Kartellamt geht gegen Versicherer vor

Das Bundeskartellamt plant, gegen führende Industrieversicherer und ihre Manager Bußgelder in Millionenhöhe wegen illegaler Absprachen zu verhängen. In den letzten Tagen gingen den größten Versicherungsgruppen sowie zahlreichen Managern die Entwürfe der Bußgeldentscheide zu.

Ein Allianz-Sprecher bestätigte, dass entsprechende Dokumente eingegangen seien. Sie enthalten noch keine Summen. Bis Ende des Monats können sich die Betroffenen äußern, danach verhängt das Kartellamt die Bußgelder.

In der Branche werden die endgültigen Entscheide für Januar 2005 erwartet. Assekuranzkreise sprechen von einer möglichen Gesamtsumme zwischen 50 Millionen Euro und 100 Millionen Euro. Einzelne Manager müssen mit Bußgeldern bis zu einem Jahresgehalt rechnen, die für die meisten aber ihre Unternehmen zahlen.

Industrieversicherer decken Großunternehmen gegen Feuer- und Sturmschäden, Haftungsansprüche und andere Risiken ab. Die Sparte hatte den Versicherern jahrelang hohe Verluste beschert, erst seit 2002 geht es wieder aufwärts. Das Kartellamt glaubt, dass dies auf Grund illegaler Absprachen geschah.

Post vom Amt erhielten unter anderem Marktführer Allianz, Talanx/HDI, Gerling, Axa, Aachen-Münchener, Gothaer und Victoria, eine Tochter der Münchener Rück. Bei anderen Gesellschaften werden die Dokumente - die jeweils mehr als 100 Seiten umfassen - noch erwartet.

Insgesamt ermittelt das Kartellamt gegen 18 Gesellschaften. Mehr als 30 Manager dürften persönlich betroffen sein. Die Ermittlungen beruhen auf Material, das Ermittler bei Hausdurchsuchungen am 24. Juli 2002 in 13 Büros von neun Gesellschaften fanden.

Den Managern und Unternehmen wird vorgeworfen, durch Absprachen ein "gleichförmiges Verhalten" im Markt bezweckt zu haben.
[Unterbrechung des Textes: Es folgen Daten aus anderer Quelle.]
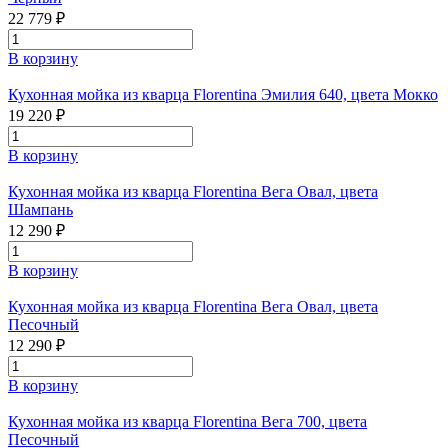
22 779 ₽
В корзину
Кухонная мойка из кварца Florentina Эмилия 640, цвета Мокко
19 220 ₽
В корзину
Кухонная мойка из кварца Florentina Вега Овал, цвета
Шампань
12 290 ₽
В корзину
Кухонная мойка из кварца Florentina Вега Овал, цвета
Песочный
12 290 ₽
В корзину
Кухонная мойка из кварца Florentina Вега 700, цвета
Песочный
Die Absprachen sollen mit einer Sitzung des Fachausschusses Industrielle Sachversicherung (FIS) des Gesamtverbandes der Deutschen Versicherungswirtschaft am 1. Juli 1999 begonnen haben. Bei den Durchsuchungen fanden die Beamten zahlreiche Aktennotizen von FIS-Teilnehmern. Außerdem wurde Korrespondenz zwischen Versicherern sichergestellt, in der etwa die Aachener und Münchener Versicherung der Provinzial Düsseldorf zusicherte, sie in einem bestimmten Segment nicht anzugreifen.
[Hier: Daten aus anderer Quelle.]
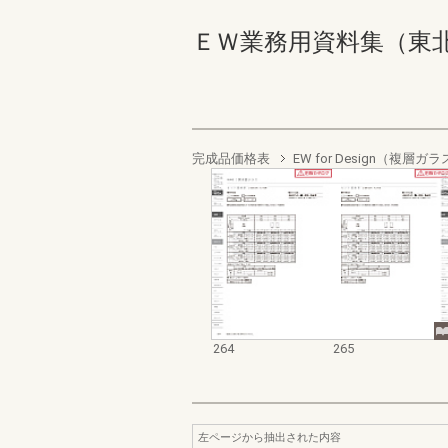
ＥＷ業務用資料集（東北以南地
完成品価格表
EW for Design（複
264
265
左ページから抽出された内容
Die Assekuranz betont, dass die Industrieversicherung mit ihren hohen Risiken nur durch Kooperation der Gesellschaften in Form von Konsortien möglich ist. "Die Position des Kartellamts könnte bald die deutsche Industrie lahm legen, weil sie keinen Versicherungsschutz mehr findet", sagte ein Vorstandsmitglied.
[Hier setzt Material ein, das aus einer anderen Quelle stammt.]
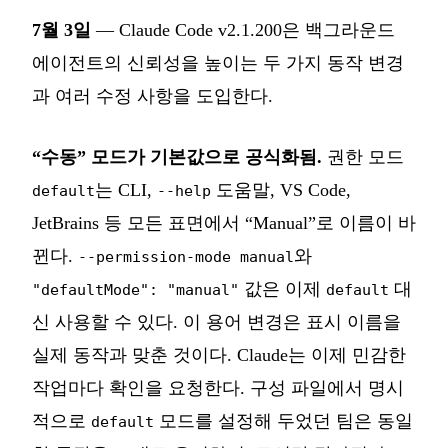
7월 3일
— Claude Code v2.1.200은 백그라운드
에이전트의 신뢰성을 높이는 두 가지 동작 변경
과 여러 수정 사항을 도입한다.
“수동” 모드가 기본값으로 공식화됨.
권한 모드
는 CLI,
도움말, VS Code,
default
--help
JetBrains 등 모든 표면에서 “Manual”로 이름이 바
뀐다.
와
--permission-mode manual
값은 이제
대
"defaultMode": "manual"
default
신 사용할 수 있다. 이 용어 변경은 표시 이름을
실제 동작과 맞춘 것이다. Claude는 이제 민감한
작업마다 확인을 요청한다. 구성 파일에서 명시
적으로
모드를 설정해 두었던 팀은 동일
default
Ansonsten haben sich vor allem die Marktführer aber nur mäßig gegen die Vorwürfe gewehrt. Sie setzen offenbar auf einen Deal mit dem Kartellamt bei der Festsetzung der Bußgelder. Das Amt kann zwar Bußgelder bis zum Dreifachen der durch die Preisabsprache erzielten Mehreinnahmen festsetzen. Die sind im Fall der Industrieversicherer aber nur sehr schwer zu beziffern. Außerdem dürfte das Amt vorsichtig sein - erst im Mai musste es eine empfindliche Niederlage hinnehmen, als das Oberlandesgericht Düsseldorf eine Geldbuße gegen sechs Betonunternehmen von 33 Millionen auf eine Million Euro reduzierte.

Die meisten Versicherer wollen nicht gegen die Bußgelder klagen. Sie fürchten, dass ein langer Streit sie in ihrer Geschäftstätigkeit lähmt, da sie für zahlreiche Transaktionen die Zustimmung der Behörde benötigen.